L’Âge d’Or, réalisé par Bérenger Thouin, sera projeté en ouverture de Cannes Classics, une section dédiée au patrimoine cinématographique. Ce long-métrage, signé par un jeune réalisateur originaire du Lot-et-Garonne, a été accompagné par le BAT 47 (Bureau d’Accueil de Tournage du Lot-et-Garonne) et tourné en partie au château Saint-Denis à Sauveterre-Saint-Denis en mars 2025. Décrit comme « le portrait d’une femme forte et libre à travers le siècle » par le Festival lui-même, il est porté par ses trois acteurs principaux : Vassili Schneider, Souheila Yacoub et Yile Yara Vianello. Ce long-métrage mêle images d’archives et récit et réinvente le film d’époque.
L’histoire suit Jeanne Lavaur, une jeune femme au destin singulier traversant le XXe siècle en quête de défier son destin, allant de son enfance dans la boucherie de ses parents à son rêve de devenir comtesse. Entre guerres, voyages et passions, ce long-métrage explore le parcours de vie de la protagoniste.

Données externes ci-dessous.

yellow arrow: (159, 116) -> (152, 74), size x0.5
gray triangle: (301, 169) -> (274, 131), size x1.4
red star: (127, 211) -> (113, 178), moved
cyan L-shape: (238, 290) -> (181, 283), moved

Un documentaire agenais en compétition
Le documentaire La Détention, réalisé par Guillaume Massart, intègre quant à lui la compétition de l’ACID (Association du Cinéma Indépendant pour sa Diffusion), une catégorie prônant la diffusion indépendante et la diversité cinématographique. Il sera également projeté en clôture de Cannes Docs. Produit par TS Productions, ce documentaire a lui aussi bénéficié du soutien du Département et de la Région, avec l’accompagnement du BAT47. Ce projet plonge au cœur de l’École Nationale d’Administration Pénitentiaire à Agen (ENAP). Le réalisateur a suivi pendant deux ans une promotion d’élèves au sein de l’établissement.

Le synopsis évoque « des centaines de femmes et d’hommes qui apprennent le métier de surveillant où le doute se fait de plus en plus rare ». Plongé en immersion dans leur quotidien, ce film « ouvre les portes d’un milieu aussi fermé ». À travers ce sujet, Guillaume Massart met en place un huis clos institutionnel obligeant à voir « la machine kafkaïenne de la bureaucratie répressive ». « Toute l’intelligence du hors-champ » est utilisée dans ce documentaire permettant de mettre en avant les dysfonctionnements des institutions. Le film suit la parole des agent·es, leurs silences et les fissures d’un discours institutionnel confronté à la réalité du terrain.